Being a scientist out in the field can be hard work, with long days in sometimes uncomfortable (or even dangerous) settings collecting data. But it does come with the opportunity for some unbelievable photos.
NIWA, the National Institute of Water and Atmospheric Research, has announced the winners of its annual photography competition:
From one pole to the other, NIWA scientists work in some of the world’s most extraordinary landscapes.
On any given day you might find a NIWA staff member under the ocean, on the ice, atop a mountain or deep in a lake or river.
These stunning environments, which form the backdrop for the vast array of environmental science undertaken by NIWA, are celebrated each year in an annual photographic competition for staff.
The competition is unique for the diversity of images which this year includes everything from the vastness of the Arctic to the minute stony-cased caddisfly.
The winner of this year’s award was specialist diver Crispin Middleton, with his photo entitled Underwater Angel, taken near the Poor Knights Islands. Mr Middleton has been trying to capture photos of flying fish for years, but every time he tried they would simply dart away. This year he managed to get his shot by hovering above the fish where they would linger for a few seconds before darting away.

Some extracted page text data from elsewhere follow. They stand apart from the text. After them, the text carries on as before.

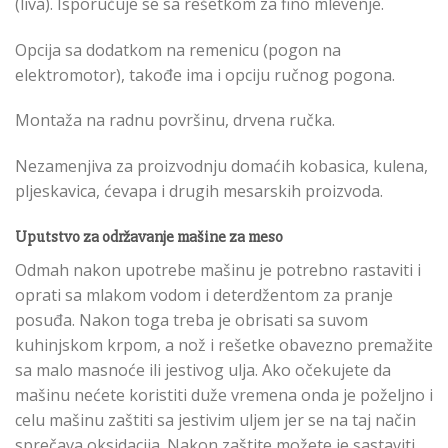
(liva). Isporučuje se sa rešetkom za fino mlevenje.
Opcija sa dodatkom na remenicu (pogon na
elektromotor), takođe ima i opciju ručnog pogona.
Montaža na radnu površinu, drvena ručka.
Nezamenjiva za proizvodnju domaćih kobasica, kulena,
pljeskavica, ćevapa i drugih mesarskih proizvoda.
Uputstvo za održavanje mašine za meso
Odmah nakon upotrebe mašinu je potrebno rastaviti i
oprati sa mlakom vodom i deterdžentom za pranje
posuđa. Nakon toga treba je obrisati sa suvom
kuhinjskom krpom, a nož i rešetke obavezno premažite
sa malo masnoće ili jestivog ulja. Ako očekujete da
mašinu nećete koristiti duže vremena onda je poželjno i
celu mašinu zaštiti sa jestivim uljem jer se na taj način
sprečava oksidacija. Nakon zaštite možete je sastaviti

The judges – photography professionals Ross Giblin of Fairfax Media, Gerry le Roux from Science Lens – described the flying fish as looking like a piece of jewellery set against a dramatic black background.
“It has beautiful colour and is a very detailed image. An iridescent jewel against the dark of the ocean, beautifully captured and nicely lit to shows all its subtle colour. This would have been a rare shot to capture.”